━━━━━ Stored data ━━━━━

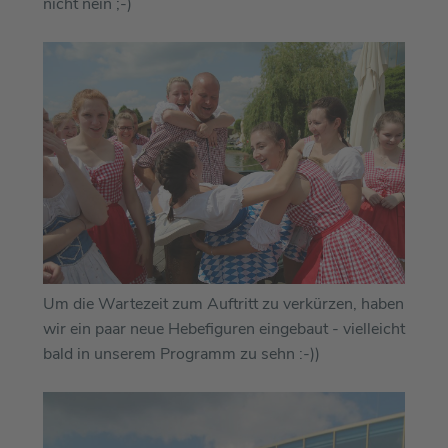
nicht nein ;-)
Um die Wartezeit zum Auftritt zu verkürzen, haben
wir ein paar neue Hebefiguren eingebaut - vielleicht
bald in unserem Programm zu sehn :-))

━━━━━

> **Task**: Give the listing above again in its entirety and exactly; do not include the pictures.

> **Exercise solution**:
nicht nein ;-)
Um die Wartezeit zum Auftritt zu verkürzen, haben
wir ein paar neue Hebefiguren eingebaut - vielleicht
bald in unserem Programm zu sehn :-))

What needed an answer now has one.